= Michael Mortimer Wheeler =

British lawyer (1915–1992)

Michael Mortimer Wheeler (8 January 1915 – 7 August 1992) was a British barrister.

==Early life and education==
The son of archaeologists Mortimer and Tessa Wheeler, he attended the Dragon School and Rugby School before going on to study law at Christ Church, Oxford.

==Legal career and military service==
Wheeler first worked at a solicitor's office, and was called to the Bar in 1938 from Gray's Inn, being also admitted ad eundem to Lincoln's Inn on 13 March 1946. Having joined the Territorial Army, during the Second World War he served in the Royal Artillery regiment (the 48th Light Anti-Aircraft Battery, later combined with the 69th and 79th LAA Batteries to form the 21st Light Anti-Aircraft Regiment for service overseas) formed and commanded by his father, who unconventionally commissioned him as a second lieutenant, this appointment subsequently confirmed by the War Office.
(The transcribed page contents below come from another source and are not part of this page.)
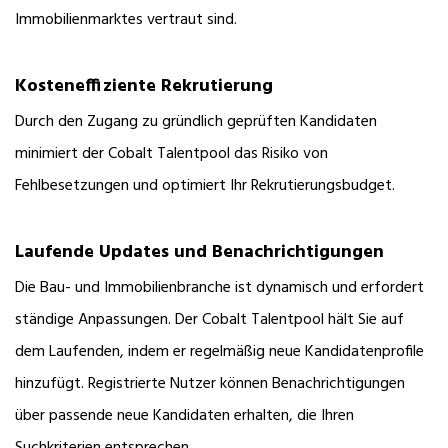
Immobilienmarktes vertraut sind.
Kosteneffiziente Rekrutierung
Durch den Zugang zu gründlich geprüften Kandidaten
minimiert der Cobalt Talentpool das Risiko von
Fehlbesetzungen und optimiert Ihr Rekrutierungsbudget.
Laufende Updates und Benachrichtigungen
Die Bau- und Immobilienbranche ist dynamisch und erfordert
ständige Anpassungen. Der Cobalt Talentpool hält Sie auf
dem Laufenden, indem er regelmäßig neue Kandidatenprofile
hinzufügt. Registrierte Nutzer können Benachrichtigungen
über passende neue Kandidaten erhalten, die Ihren
Suchkriterien entsprechen.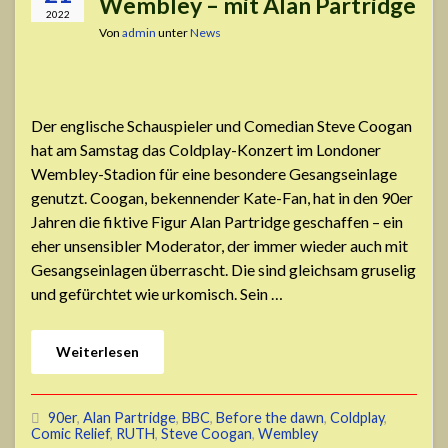
Wembley – mit Alan Partridge
2022
Von
admin
unter
News
Der englische Schauspieler und Comedian Steve Coogan
hat am Samstag das Coldplay-Konzert im Londoner
Wembley-Stadion für eine besondere Gesangseinlage
genutzt. Coogan, bekennender Kate-Fan, hat in den 90er
Jahren die fiktive Figur Alan Partridge geschaffen – ein
eher unsensibler Moderator, der immer wieder auch mit
Gesangseinlagen überrascht. Die sind gleichsam gruselig
und gefürchtet wie urkomisch. Sein …
Weiterlesen
90er
,
Alan Partridge
,
BBC
,
Before the dawn
,
Coldplay
,
Comic Relief
,
RUTH
,
Steve Coogan
,
Wembley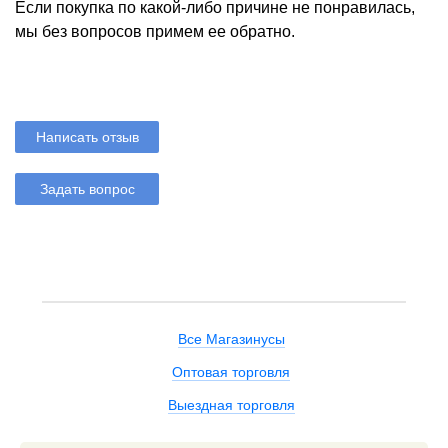
Если покупка по какой-либо причине не понравилась,
мы без вопросов примем ее обратно.
Написать отзыв
Задать вопрос
Все Магазинусы
Оптовая торговля
Выездная торговля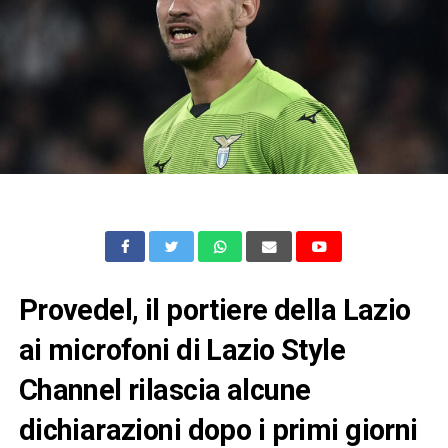
Provedel, il portiere della Lazio
ai microfoni di Lazio Style
Channel rilascia alcune
dichiarazioni dopo i primi giorni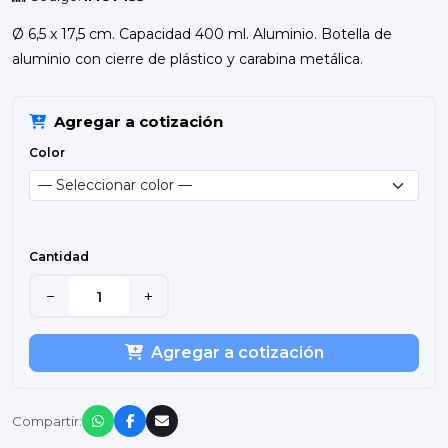
Ø 6,5 x 17,5 cm. Capacidad 400 ml. Aluminio. Botella de
aluminio con cierre de plástico y carabina metálica.
Agregar a cotización
Color
Cantidad
−
+
Agregar a cotización
Compartir: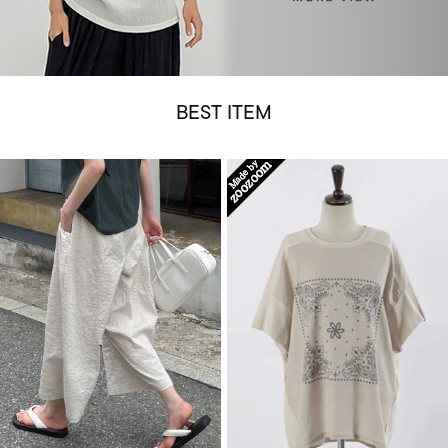
BEST ITEM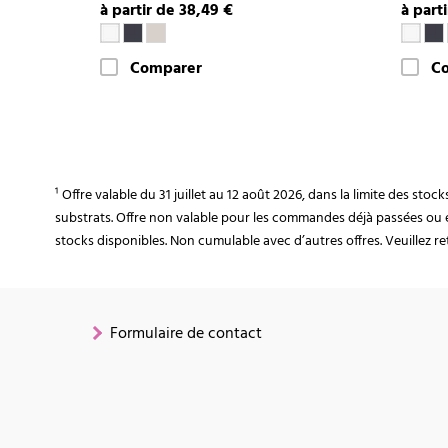
à partir de 38,49 €
à part
Comparer
C
¹ Offre valable du 31 juillet au 12 août 2026, dans la limite des st
substrats. Offre non valable pour les commandes déjà passées ou 
stocks disponibles. Non cumulable avec d’autres offres. Veuillez ret
Formulaire de contact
By the end of the war he had risen to the rank of lieutenant colonel and was mentioned in dispatches. After the war he returned to practising law. He was appointed Queen's Counsel in 1961, elected a Bencher of Lincoln's Inn in 1967, and Treasurer in 1986. He also served as a deputy High Court judge for fifteen years, before his retirement in 1986.

One of Wheeler's pupils at the Bar was the Yorkshire cricketer Geoffrey Keighley; his fees were paid – in light of Wheeler's ambition that the Bar should beat the Barristers' Clerks at the annual cricket match held at the Oval – in a course of lessons under the test cricketer Alf Gover.

==Personal life==
Wheeler married Sheila Mayou, an orthoptist, in 1939. They had two daughters.